In my latest article I wrote about the three newest drugs we have been blessed with: Intelence, Isentress, and Selzentry. All were approved by the Food and Drug Administration based on 24-week data from clinical trials, which means that enough patients had their viralload reduced to less than 50 after six months that the FDA was willing to approve the drug while more long-term results were collected. So it was reassuring to hear at this year's Conference on Retroviruses and Opportunistic Infections that the 48-week data confirmed their effectiveness.
Selzentry and Isentress were approved in the second half of 2007, and each was the first drug in a totally new class of antiretrovirals. Intelence, approved in January, is a nonnucleoside reverse transcriptase inhibitor, like Sustiva and Viramune, but because it has resistance mutations different from the other nonnukes, it has the potential to have an impact on treatment options that are nearly the same as having another new drug class available.

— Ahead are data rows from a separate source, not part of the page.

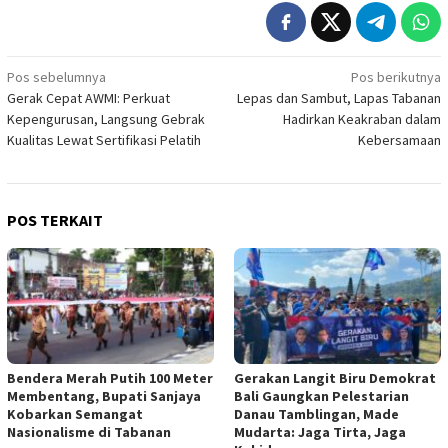
Navigasi
Pos sebelumnya
Pos berikutnya
Gerak Cepat AWMI: Perkuat
Lepas dan Sambut, Lapas Tabanan
pos
Kepengurusan, Langsung Gebrak
Hadirkan Keakraban dalam
Kualitas Lewat Sertifikasi Pelatih
Kebersamaan
POS TERKAIT
Bendera Merah Putih 100 Meter
Gerakan Langit Biru Demokrat
Membentang, Bupati Sanjaya
Bali Gaungkan Pelestarian
Kobarkan Semangat
Danau Tamblingan, Made
Nasionalisme di Tabanan
Mudarta: Jaga Tirta, Jaga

With Sustiva and Viramune, one single mutation at location K103N causes complete loss of anti-HIV activity by both drugs. Needless to say, K103N is now a common mutation. Intelence, on the other hand, is not affected by K103N. In fact, of the 12 nonnuke-resistant mutations defined by the International AIDS Society, it takes three or more mutations to reduce the effectiveness of this drug. In essence, it can resurrect the nonnucleoside class.
As with Selzentry and Isentress, Intelence was approved based on a trial of three-class-resistant patients who were given an optimized salvage regimen with either Intelence or a placebo. At 48 weeks 61% of the patients on Intelence had undetectable viral loads compared to 40% who were given a placebo. Interestingly, in patients whose salvage regimen contained no other active drug, Intelence by itself got 45% of them to undetectability.
Intelence is dosed as two tablets to be taken twice a day with food. A rash occurred in 17% of patients, mostly between weeks two and four, but only 2% of patients stopped the drug due to the rash. Nausea occurred in 14% of patients versus 11% of patients who were on a placebo (remember these were multidrug salvage regimens that they were being given).
The one issue with this drug is its somewhat complicated metabolism pathways, which limit its combining options. While Intelence can be combined with any nucleoside reverse transcriptase inhibitor, the only protease inhibitors that it can be used with are Invirase or Prezista (each boosted) or with Kaletra. And it cannot be combined with any of the other nonnucleosides.
Despite theses restrictions, we can extend a warm welcome to this newest kid on the block.